↓
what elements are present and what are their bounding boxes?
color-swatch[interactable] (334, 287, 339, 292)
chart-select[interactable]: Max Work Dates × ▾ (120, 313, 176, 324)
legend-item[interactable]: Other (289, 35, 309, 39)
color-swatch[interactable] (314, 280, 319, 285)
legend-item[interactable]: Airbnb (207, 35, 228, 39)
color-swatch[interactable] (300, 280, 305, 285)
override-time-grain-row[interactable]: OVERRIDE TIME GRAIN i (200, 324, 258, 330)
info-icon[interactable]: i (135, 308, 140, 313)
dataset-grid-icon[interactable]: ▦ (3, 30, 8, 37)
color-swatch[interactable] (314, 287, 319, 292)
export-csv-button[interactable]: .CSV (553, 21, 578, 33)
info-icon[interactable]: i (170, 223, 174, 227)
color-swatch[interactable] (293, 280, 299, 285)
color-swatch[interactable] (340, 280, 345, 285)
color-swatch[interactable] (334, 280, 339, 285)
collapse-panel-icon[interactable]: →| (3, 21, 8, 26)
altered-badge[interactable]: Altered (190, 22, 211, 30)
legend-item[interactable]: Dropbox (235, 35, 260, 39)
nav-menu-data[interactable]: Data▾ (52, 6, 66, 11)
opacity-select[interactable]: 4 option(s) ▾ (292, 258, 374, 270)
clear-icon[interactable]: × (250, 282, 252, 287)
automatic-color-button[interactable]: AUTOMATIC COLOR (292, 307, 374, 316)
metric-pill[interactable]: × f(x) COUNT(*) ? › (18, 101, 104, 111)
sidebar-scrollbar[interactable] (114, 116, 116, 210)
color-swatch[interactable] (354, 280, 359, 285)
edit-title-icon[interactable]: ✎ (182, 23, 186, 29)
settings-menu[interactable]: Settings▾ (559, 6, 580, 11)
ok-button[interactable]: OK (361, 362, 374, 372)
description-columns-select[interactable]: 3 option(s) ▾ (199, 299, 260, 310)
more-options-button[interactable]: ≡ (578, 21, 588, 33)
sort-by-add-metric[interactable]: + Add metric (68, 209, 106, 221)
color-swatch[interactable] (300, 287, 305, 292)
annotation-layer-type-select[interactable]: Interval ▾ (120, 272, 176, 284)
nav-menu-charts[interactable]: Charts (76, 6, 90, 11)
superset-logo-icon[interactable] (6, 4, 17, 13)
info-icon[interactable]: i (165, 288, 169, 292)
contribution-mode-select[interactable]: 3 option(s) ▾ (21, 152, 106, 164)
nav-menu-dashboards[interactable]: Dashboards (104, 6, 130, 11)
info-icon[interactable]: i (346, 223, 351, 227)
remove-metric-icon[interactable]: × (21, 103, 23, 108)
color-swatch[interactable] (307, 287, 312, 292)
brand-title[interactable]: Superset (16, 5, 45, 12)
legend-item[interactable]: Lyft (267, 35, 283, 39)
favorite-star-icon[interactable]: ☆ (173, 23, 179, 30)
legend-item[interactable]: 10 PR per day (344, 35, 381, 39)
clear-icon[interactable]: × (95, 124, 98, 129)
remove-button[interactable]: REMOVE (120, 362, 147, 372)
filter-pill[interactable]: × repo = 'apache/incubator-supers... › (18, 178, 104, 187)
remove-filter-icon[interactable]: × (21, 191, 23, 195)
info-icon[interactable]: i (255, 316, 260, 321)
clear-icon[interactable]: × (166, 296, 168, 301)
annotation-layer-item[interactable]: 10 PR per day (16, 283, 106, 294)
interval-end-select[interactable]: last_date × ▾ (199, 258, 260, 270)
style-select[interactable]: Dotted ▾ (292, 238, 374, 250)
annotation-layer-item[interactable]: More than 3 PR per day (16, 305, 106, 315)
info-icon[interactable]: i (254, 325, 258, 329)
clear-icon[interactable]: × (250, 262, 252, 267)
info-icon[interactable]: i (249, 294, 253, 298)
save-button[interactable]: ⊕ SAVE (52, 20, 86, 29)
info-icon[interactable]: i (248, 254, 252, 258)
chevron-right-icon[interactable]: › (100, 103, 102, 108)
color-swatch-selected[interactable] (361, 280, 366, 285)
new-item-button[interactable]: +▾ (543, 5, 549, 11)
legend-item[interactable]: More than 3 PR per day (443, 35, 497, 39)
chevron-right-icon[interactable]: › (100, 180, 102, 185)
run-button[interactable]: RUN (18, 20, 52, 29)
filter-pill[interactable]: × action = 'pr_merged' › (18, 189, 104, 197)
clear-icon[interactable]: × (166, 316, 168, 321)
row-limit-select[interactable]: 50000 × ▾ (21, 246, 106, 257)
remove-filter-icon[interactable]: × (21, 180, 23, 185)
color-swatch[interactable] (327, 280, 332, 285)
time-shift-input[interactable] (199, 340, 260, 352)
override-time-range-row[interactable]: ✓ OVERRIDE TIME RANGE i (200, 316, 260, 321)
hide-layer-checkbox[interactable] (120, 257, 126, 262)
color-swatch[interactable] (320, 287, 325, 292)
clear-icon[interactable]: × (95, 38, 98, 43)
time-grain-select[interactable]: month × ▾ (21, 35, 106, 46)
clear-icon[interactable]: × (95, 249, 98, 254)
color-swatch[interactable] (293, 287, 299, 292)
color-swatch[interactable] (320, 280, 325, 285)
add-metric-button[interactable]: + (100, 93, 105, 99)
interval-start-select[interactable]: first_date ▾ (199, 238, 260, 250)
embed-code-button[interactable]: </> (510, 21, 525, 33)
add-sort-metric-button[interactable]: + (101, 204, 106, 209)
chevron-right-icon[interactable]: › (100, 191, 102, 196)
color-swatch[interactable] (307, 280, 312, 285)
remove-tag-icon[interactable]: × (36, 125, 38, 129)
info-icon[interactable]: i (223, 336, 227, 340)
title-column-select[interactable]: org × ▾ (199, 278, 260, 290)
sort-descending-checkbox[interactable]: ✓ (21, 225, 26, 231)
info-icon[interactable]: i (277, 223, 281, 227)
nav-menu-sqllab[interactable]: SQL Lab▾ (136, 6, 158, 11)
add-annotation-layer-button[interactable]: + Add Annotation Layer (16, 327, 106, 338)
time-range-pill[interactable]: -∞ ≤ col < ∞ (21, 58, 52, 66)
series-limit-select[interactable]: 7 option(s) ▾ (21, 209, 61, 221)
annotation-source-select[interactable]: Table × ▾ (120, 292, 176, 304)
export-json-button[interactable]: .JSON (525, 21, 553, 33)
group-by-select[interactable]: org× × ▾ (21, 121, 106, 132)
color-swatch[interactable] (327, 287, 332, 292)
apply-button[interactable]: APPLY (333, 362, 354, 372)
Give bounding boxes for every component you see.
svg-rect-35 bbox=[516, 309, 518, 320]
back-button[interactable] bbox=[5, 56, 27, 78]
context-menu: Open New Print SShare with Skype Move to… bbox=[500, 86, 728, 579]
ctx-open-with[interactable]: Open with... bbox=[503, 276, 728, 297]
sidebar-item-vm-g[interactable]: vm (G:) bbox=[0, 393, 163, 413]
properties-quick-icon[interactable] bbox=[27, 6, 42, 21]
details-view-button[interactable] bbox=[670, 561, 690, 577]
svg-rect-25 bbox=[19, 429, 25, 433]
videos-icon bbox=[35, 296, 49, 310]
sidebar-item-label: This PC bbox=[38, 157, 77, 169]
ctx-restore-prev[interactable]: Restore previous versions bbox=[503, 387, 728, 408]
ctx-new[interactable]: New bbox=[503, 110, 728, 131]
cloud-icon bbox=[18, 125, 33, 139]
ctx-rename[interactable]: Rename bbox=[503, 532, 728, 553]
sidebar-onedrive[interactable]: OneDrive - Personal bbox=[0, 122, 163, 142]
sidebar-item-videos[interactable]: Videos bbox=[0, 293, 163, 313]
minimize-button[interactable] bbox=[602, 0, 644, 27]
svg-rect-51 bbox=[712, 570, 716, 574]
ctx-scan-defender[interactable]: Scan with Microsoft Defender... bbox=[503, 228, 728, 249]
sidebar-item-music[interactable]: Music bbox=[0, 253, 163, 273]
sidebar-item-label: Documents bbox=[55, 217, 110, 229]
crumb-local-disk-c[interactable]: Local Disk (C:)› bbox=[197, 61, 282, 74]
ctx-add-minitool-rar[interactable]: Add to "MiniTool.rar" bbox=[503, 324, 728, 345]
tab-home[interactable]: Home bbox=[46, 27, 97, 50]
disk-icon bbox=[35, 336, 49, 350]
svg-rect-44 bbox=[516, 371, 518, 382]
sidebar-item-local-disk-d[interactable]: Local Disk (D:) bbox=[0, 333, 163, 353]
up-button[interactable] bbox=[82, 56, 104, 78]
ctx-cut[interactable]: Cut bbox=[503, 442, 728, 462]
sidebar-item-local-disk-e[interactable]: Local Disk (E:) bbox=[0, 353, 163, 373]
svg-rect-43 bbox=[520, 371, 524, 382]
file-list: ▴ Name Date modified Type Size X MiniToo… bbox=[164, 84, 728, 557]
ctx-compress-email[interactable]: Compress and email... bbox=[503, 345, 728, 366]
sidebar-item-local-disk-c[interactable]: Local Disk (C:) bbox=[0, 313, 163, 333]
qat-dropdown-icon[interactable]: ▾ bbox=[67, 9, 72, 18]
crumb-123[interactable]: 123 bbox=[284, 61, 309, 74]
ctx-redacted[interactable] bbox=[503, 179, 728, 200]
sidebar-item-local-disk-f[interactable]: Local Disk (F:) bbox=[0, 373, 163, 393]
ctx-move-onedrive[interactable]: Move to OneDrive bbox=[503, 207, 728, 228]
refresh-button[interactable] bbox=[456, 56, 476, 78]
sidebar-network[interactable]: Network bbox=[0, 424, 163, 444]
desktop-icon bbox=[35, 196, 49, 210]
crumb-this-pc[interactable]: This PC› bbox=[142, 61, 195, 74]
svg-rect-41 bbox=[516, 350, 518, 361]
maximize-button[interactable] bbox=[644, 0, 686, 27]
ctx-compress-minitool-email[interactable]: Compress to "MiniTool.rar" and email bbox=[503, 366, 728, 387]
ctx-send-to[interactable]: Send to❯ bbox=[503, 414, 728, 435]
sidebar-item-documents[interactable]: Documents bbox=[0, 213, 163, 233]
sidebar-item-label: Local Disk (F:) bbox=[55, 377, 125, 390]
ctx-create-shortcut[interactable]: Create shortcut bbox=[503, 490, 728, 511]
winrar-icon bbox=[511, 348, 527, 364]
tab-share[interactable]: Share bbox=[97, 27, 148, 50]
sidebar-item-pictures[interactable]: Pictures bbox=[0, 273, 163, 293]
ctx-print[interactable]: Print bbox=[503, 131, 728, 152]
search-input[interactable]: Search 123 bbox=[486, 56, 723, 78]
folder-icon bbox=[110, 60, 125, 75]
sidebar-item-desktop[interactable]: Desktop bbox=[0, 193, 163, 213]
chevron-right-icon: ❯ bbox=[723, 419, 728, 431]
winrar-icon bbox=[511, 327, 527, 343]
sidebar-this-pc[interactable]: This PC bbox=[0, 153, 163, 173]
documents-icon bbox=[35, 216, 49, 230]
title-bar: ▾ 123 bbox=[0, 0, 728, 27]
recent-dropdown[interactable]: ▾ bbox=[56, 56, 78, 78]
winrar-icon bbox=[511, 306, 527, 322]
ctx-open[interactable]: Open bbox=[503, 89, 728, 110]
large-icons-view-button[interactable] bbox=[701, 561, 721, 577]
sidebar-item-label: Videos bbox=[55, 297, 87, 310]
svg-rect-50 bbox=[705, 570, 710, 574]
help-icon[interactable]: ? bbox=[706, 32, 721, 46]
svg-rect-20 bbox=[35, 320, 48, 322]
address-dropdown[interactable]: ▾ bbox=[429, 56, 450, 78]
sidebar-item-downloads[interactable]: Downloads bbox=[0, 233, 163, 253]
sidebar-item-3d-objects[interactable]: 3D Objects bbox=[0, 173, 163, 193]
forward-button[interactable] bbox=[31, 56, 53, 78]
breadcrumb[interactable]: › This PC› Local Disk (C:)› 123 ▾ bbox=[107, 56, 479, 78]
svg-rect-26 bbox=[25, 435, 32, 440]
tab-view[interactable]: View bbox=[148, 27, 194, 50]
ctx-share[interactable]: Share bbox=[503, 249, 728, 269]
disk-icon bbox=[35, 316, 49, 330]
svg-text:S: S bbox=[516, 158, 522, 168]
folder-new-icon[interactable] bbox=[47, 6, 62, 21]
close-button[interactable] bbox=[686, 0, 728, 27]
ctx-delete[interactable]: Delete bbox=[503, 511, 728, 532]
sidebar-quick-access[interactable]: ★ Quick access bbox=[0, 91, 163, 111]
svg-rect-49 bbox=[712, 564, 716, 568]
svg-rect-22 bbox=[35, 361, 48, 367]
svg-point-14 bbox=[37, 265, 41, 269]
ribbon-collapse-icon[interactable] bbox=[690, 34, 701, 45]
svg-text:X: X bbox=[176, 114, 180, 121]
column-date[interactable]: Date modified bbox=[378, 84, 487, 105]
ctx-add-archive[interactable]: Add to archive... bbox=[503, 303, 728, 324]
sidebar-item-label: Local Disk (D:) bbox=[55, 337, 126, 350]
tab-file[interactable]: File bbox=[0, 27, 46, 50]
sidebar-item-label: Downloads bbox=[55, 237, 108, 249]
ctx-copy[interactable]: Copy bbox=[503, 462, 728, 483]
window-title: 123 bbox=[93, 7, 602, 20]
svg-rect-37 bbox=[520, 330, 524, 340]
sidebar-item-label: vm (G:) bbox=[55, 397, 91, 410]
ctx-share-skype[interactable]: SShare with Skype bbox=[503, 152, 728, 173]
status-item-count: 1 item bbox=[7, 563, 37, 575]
↑
▶ [What is being asked]:
Work out how many lines in the listing contain "export", then write down that number and nothing else.

▶ [Exercise response]:
2